1. A furnace suitable for forging comprising an inner chamber, which inner chamber receives
the workpieces (5) supported by at least one support element (4), which inner chamber
is delimited by an outer casing (1),
at least one flame generating source (3), such as a burner or the like, being provided
in said inner chamber
said furnace having at least one opening (6) for access to said inner chamber, formed
in a wall (112) oriented substantially perpendicular to the longitudinal axis (A)
of said furnace
characterized in that
said outer casing (1) is composed of at least two parts, i.e. a first upper part (11)
and a second lower part (12), which delimit a first inner chamber (111) and a second
inner chamber (121) respectively, which two parts are in mutual contact along a parallel
separating plane, containing the longitudinal axis (A) of said furnace and having
a substantially horizontal orientation,
the section of said first inner chamber (111) being larger than the section of said
second inner chamber (121), so that the first upper part (11) is only connected to
the second lower part (12) along a lateral longitudinal edge (13), and forms a slot
(31) on the opposite longitudinal edge, in which slot is installed the said flame
generating source (3).
2. A furnace suitable for forging as claimed in claim 1, wherein each of said first (111)
and second (121) inner chambers has a constant section in the longitudinal direction
(A).
3. A furnace suitable for forging as claimed in claim 1 or 2, wherein said support element
(4) is located at said separation plane between said first upper part (11) and said
second lower part (12).
4. A furnace suitable for forging as claimed in one or more of the preceding claims,
wherein said flame generating source (3) is held in said slot (31) below said separation
plane between said first upper part (11) and said second lower part (12).

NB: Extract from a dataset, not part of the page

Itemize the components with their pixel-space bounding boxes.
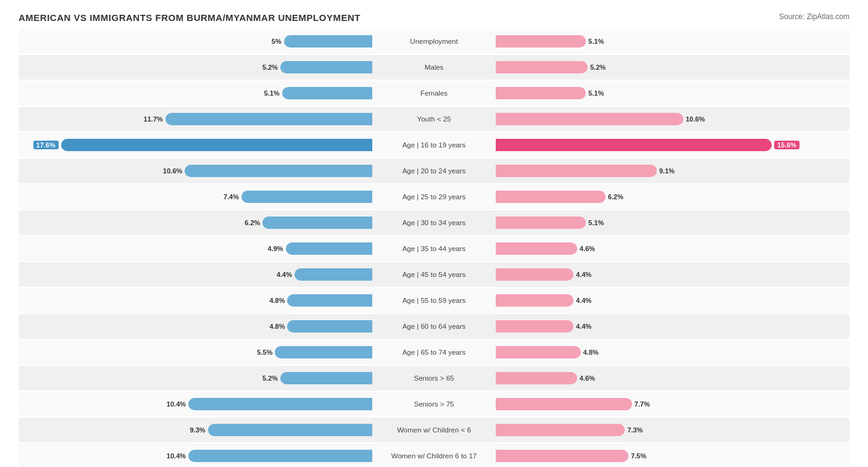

5. A furnace suitable for forging as claimed in one or more of the preceding claims,
wherein said first upper part (11) delimits a first inner chamber (111) having a semicircular
section and said second lower part (12) delimits a second inner chamber (121) having
a semicircular section, said first upper part (11) having a greater radius of curvature
than said second lower part (12).
6. A furnace suitable for forging as claimed in one or more of the preceding claims,
wherein said support element (4) is composed of a plurality of subunits (411) in mutually
spaced relation, such that said support element (4) has discontinuities (412) along
its longitudinal axis.
7. A furnace suitable for forging as claimed in one or more of the preceding claims,
wherein said support element (4) consists of an element having a semicircular section,
whose radius of curvature is equal to and/or slightly smaller than the radius of curvature
of said second lower part (12).
8. A furnace suitable for forging as claimed in one or more of the preceding claims,
wherein said support element (4) has at least one groove (421) formed on the outer
surface (42), which groove (421) extends in the direction of the longitudinal axis
(A) of said furnace.
9. A furnace suitable for forging as claimed in one or more of the preceding claims,
wherein said lateral longitudinal edge (13) connecting said first upper part (11)
to said second lower part (12) has at least one hinge element, such that said first
upper part (11) pivots about said connecting edge (13).